### [Task item]
Which lines of the records contain the word "весной"? Copy each one.

### [Given records]
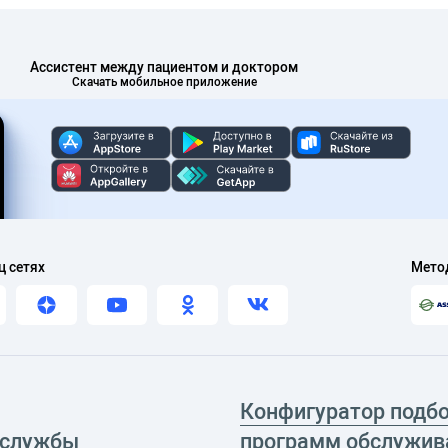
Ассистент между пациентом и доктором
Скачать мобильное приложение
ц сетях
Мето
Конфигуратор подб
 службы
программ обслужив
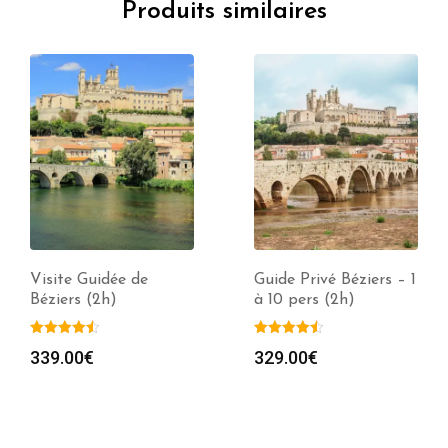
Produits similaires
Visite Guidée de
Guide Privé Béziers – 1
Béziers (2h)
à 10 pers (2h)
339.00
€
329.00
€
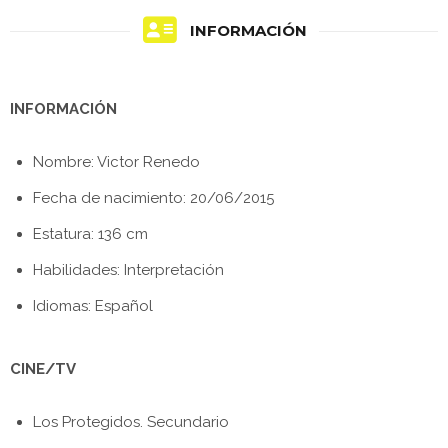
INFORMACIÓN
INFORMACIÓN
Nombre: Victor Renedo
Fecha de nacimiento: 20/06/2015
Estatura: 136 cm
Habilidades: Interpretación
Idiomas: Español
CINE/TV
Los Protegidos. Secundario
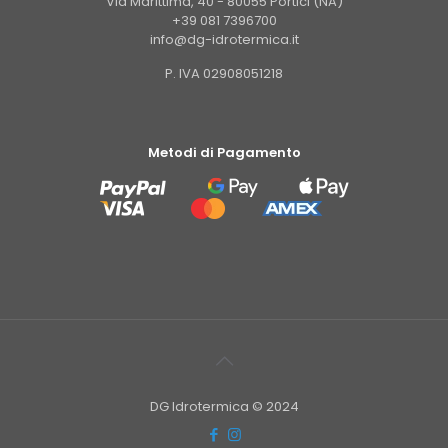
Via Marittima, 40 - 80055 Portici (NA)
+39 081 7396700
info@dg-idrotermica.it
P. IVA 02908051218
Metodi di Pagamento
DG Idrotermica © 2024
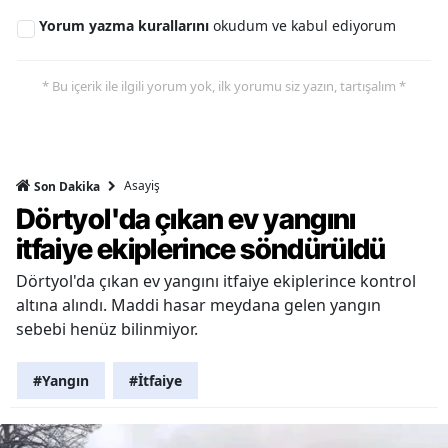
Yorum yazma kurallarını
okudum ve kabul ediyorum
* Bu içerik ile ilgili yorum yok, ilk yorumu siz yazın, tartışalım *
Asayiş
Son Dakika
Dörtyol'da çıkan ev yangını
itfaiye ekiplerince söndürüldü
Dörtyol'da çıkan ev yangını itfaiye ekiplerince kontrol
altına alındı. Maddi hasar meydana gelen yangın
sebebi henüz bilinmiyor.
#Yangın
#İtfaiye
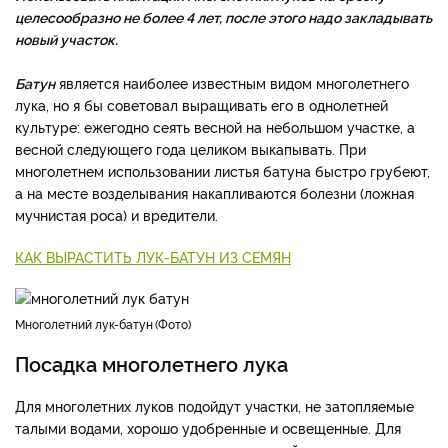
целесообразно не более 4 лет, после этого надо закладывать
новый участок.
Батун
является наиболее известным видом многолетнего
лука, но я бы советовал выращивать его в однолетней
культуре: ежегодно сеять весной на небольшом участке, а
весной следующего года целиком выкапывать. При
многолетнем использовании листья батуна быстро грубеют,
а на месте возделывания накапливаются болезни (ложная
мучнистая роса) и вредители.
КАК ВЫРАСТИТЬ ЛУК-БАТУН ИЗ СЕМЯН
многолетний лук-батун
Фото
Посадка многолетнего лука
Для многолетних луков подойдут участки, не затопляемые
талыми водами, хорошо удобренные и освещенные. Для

### [Answer box]
культуре: ежегодно сеять весной на небольшом участке, а
весной следующего года целиком выкапывать. При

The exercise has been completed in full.